Il y a donc quelque chose de vieux (la nostalgie) imbriqué dans du neuf (la réalité virtuelle) dans une aventure avec un grand A à tirailler sur du nazi à tout va, pour une expérience à la fois familière et différente. Son histoire nous met dans la peau d’un agent muet, légèrement personnalisable pour nous ressembler, qui de héros de guerre en Afrique du Nord, deviendra un agent de l’OSS en mission en France pour aider la résistance auprès de quelques personnages connus de la série. Manon fait ainsi son retour, elle qui était alors l’héroïne du second épisode sur Playstation One.

L’intrigue importe peu finalement, remplissant son office d’héroïsme et de bravade, de fusillades, de tanks et de bombardiers, de débarquement à Omaha jusque dans des bases secrètes nazies. Le voyage est à l’honneur, et, le dépaysement total est là la plupart du temps ; enfin quand le jeu est à son meilleur, ce qui objectivement n’est pas tout le temps le cas. Above & Beyond a ses défauts, pas du genre à le rendre injouable, mais du genre à frustrer devant tant de potentiel qui n’arrive pas à toucher complètement la perfection qui aurait pu être sienne.

Il partait pourtant si bien avec ses nombreuses idées de gameplay bien senties et astucieuses, faisant de lui un jeu agréable à prendre en main, accessible au plus grand nombre et tout simplement amusant à manipuler. Après un long tutoriel habituel du genre pour nous apprendre les bases, l’action pourra enfin commencer.
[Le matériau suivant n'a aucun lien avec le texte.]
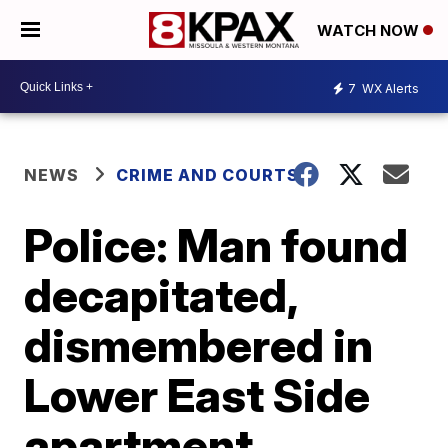
WATCH NOW
7
WX Alerts
NEWS
CRIME AND COURTS
Police: Man found
decapitated,
dismembered in
Lower East Side
apartment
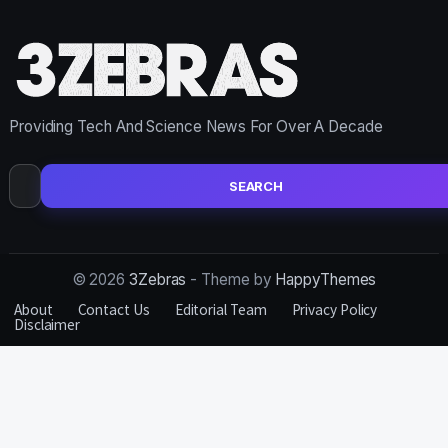
Providing Tech And Science News For Over A Decade
Search
for:
© 2026
3Zebras
- Theme by
HappyThemes
About
Contact Us
Editorial Team
Privacy Policy
Disclaimer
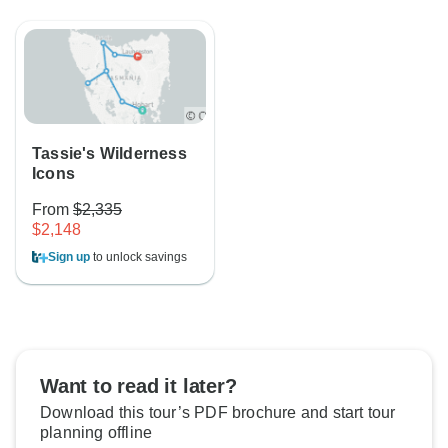
Tassie's Wilderness
Icons
From
$2,335
$2,148
Sign up
to unlock savings
Want to read it later?
Download this tour’s PDF brochure and start tour
planning offline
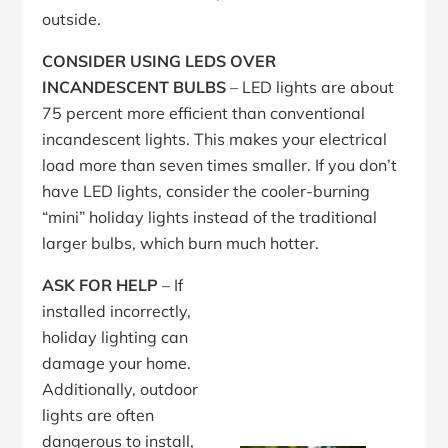
outside.
CONSIDER USING LEDS OVER
INCANDESCENT BULBS
– LED lights are about
75 percent more efficient than conventional
incandescent lights. This makes your electrical
load more than seven times smaller. If you don’t
have LED lights, consider the cooler-burning
“mini” holiday lights instead of the traditional
larger bulbs, which burn much hotter.
ASK FOR HELP
– If
installed incorrectly,
holiday lighting can
damage your home.
Additionally, outdoor
lights are often
dangerous to install,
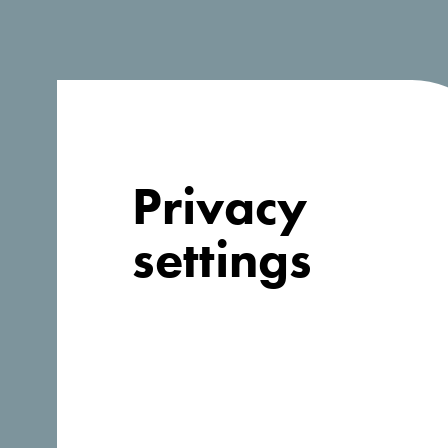
Privacy
settings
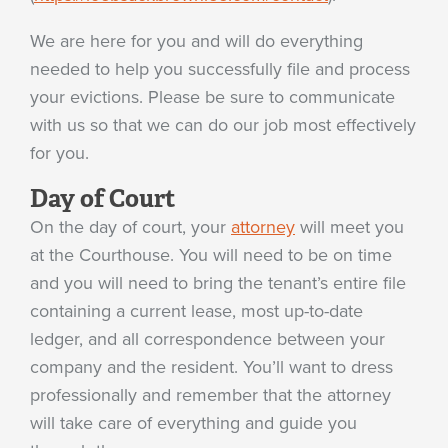
We are here for you and will do everything
needed to help you successfully file and process
your evictions. Please be sure to communicate
with us so that we can do our job most effectively
for you.
Day of Court
On the day of court, your
attorney
will meet you
at the Courthouse. You will need to be on time
and you will need to bring the tenant’s entire file
containing a current lease, most up-to-date
ledger, and all correspondence between your
company and the resident. You’ll want to dress
professionally and remember that the attorney
will take care of everything and guide you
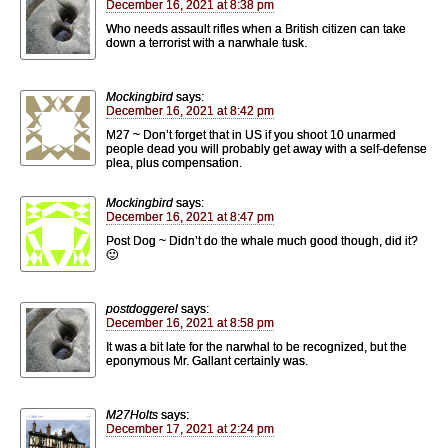
December 16, 2021 at 8:38 pm
Who needs assault rifles when a British citizen can take
down a terrorist with a narwhale tusk.
Mockingbird
says:
December 16, 2021 at 8:42 pm
M27 ~ Don’t forget that in US if you shoot 10 unarmed
people dead you will probably get away with a self-defense
plea, plus compensation.
Mockingbird
says:
December 16, 2021 at 8:47 pm
Post Dog ~ Didn’t do the whale much good though, did it?
🙂
postdoggerel
says:
December 16, 2021 at 8:58 pm
It was a bit late for the narwhal to be recognized, but the
eponymous Mr. Gallant certainly was.
M27Holts
says:
December 17, 2021 at 2:24 pm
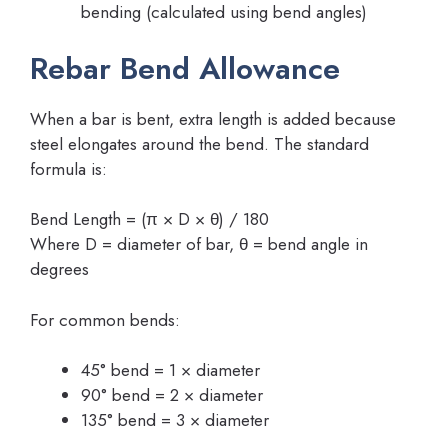
bending (calculated using bend angles)
Rebar Bend Allowance
When a bar is bent, extra length is added because
steel elongates around the bend. The standard
formula is:
Bend Length = (π × D × θ) / 180
Where D = diameter of bar, θ = bend angle in
degrees
For common bends:
45° bend = 1 × diameter
90° bend = 2 × diameter
135° bend = 3 × diameter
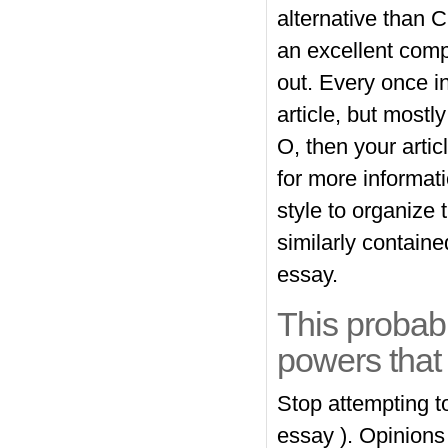
alternative than C
an excellent compo
out. Every once 
article, but mostl
O, then your arti
for more informat
style to organize
similarly contain
essay.
This probab
powers that 
Stop attempting t
essay ). Opinions 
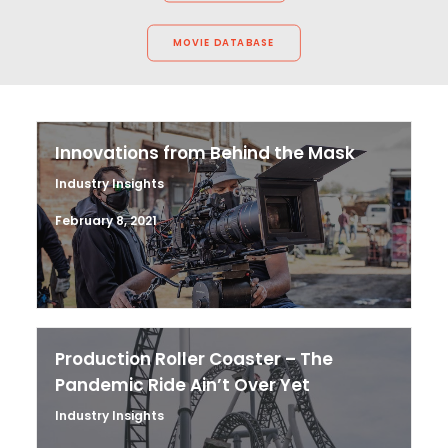
MOVIE DATABASE
Innovations from Behind the Mask
Industry Insights
February 8, 2021
Production Roller Coaster – The
Pandemic Ride Ain’t Over Yet
Industry Insights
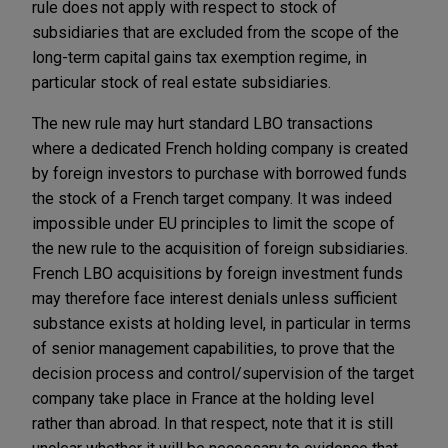
rule does not apply with respect to stock of
subsidiaries that are excluded from the scope of the
long-term capital gains tax exemption regime, in
particular stock of real estate subsidiaries.
The new rule may hurt standard LBO transactions
where a dedicated French holding company is created
by foreign investors to purchase with borrowed funds
the stock of a French target company. It was indeed
impossible under EU principles to limit the scope of
the new rule to the acquisition of foreign subsidiaries.
French LBO acquisitions by foreign investment funds
may therefore face interest denials unless sufficient
substance exists at holding level, in particular in terms
of senior management capabilities, to prove that the
decision process and control/supervision of the target
company take place in France at the holding level
rather than abroad. In that respect, note that it is still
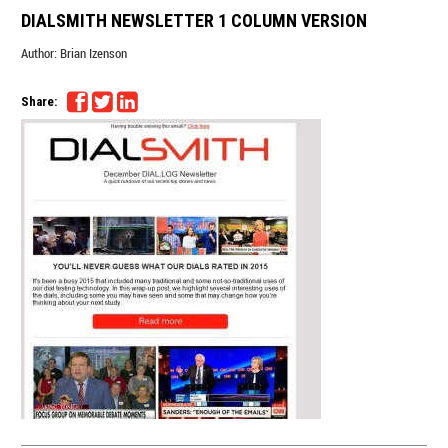
DIALSMITH NEWSLETTER 1 COLUMN VERSION
Author:
Brian Izenson
Share:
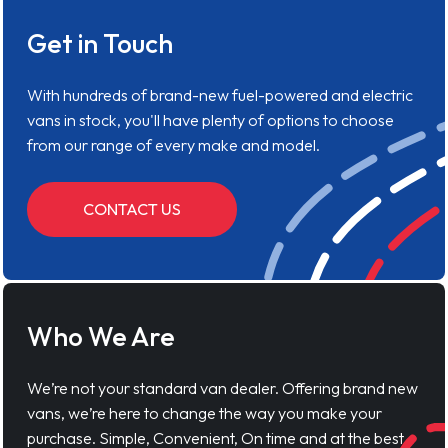
Get in Touch
With hundreds of brand-new fuel-powered and electric
vans in stock, you'll have plenty of options to choose
from our range of every make and model.
CONTACT US
Who We Are
We’re not your standard van dealer. Offering brand new
vans, we’re here to change the way you make your
purchase. Simple, Convenient, On time and at the best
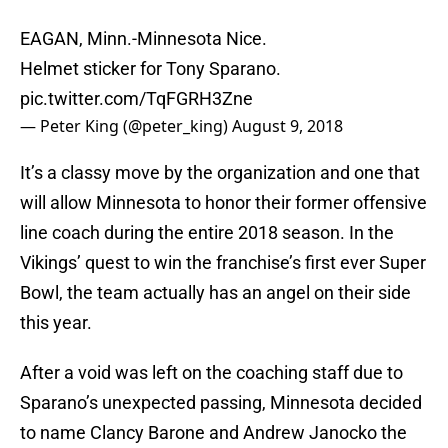
EAGAN, Minn.-Minnesota Nice.
Helmet sticker for Tony Sparano.
pic.twitter.com/TqFGRH3Zne
— Peter King (@peter_king)
August 9, 2018
It’s a classy move by the organization and one that
will allow Minnesota to honor their former offensive
line coach during the entire 2018 season. In the
Vikings’ quest to win the franchise’s first ever Super
Bowl, the team actually has an angel on their side
this year.
After a void was left on the coaching staff due to
Sparano’s unexpected passing, Minnesota decided
to name Clancy Barone and Andrew Janocko the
Ainsi on attrapera son arme de poing sur une de nos hanches, un chargeur plein sur l’autre, tandis que sur nos deux épaules se trouveront nos deux armes principales. Si on veut changer notre arme de poing pour une autre trouvée en chemin, il suffira de ramasser cette dernière pour que celle en notre possession soit interchangée avec. Il en va de même pour nos deux armes principales. Pour échanger son arme logée sur l’épaule gauche, il faudra simplement attraper celle voulue de la main gauche, et inversement pour la droite. Intuitif et efficace.

Pour ranger son arme, c’est encore plus simple, il suffit de la lâcher pour qu’elle aille se ranger toute seule dans son slot d’inventaire dédié. L’ergonomie de Medal of Honor est certainement une des meilleures du moment, tout du moins en ce qui concerne cet aspect de sa jouabilité. Votre poignet gauche abritera quant à lui jusqu’à trois seringues de soin, tandis que le droit sera le lieu d’accueil de l’objectif en cours accompagné d’une flèche indiquant la direction générale à suivre. La poitrine hébergera pour sa part jusqu’à trois grenades. 

Les menus de Above & Beyond sont également remplis d’options non sans quelques oublis. Tout d’abord, on appréciera la possibilité entre un jeu assis ou debout, celle de pouvoir tourner par à-coups avec plusieurs degrés de rotation possibles, ou au contraire, d’y préférer une rotation fluide, ce que je conseillerai alors avec le cran de fluidité à son maximum pour s’assurer de réduire le plus possible toute sujétion à une sensation de cinétose. On regrettera cela dit que les options graphiques soient si peu nombreuses pour un jeu qui aurait gagné à ce que ça ne soit pas le cas.

Il faut dire que ce Medal of Honor est du genre gourmand, très gourmand. Sa configuration recommandée est déjà plus élevée que pour beaucoup de jeux VR et se permet même de tourner bien souvent dans des conditions plus désastreuses qu’un certain Half-Life Alyx, malgré des graphismes globalement plus modestes que ceux du titre de Valve. Non pas qu’il soit laid, certains passages étant même magnifiques ; dans son ensemble, ce Medal of Honor est plus exigeant que ce que sa fidélité visuelle semble vouloir laisser penser.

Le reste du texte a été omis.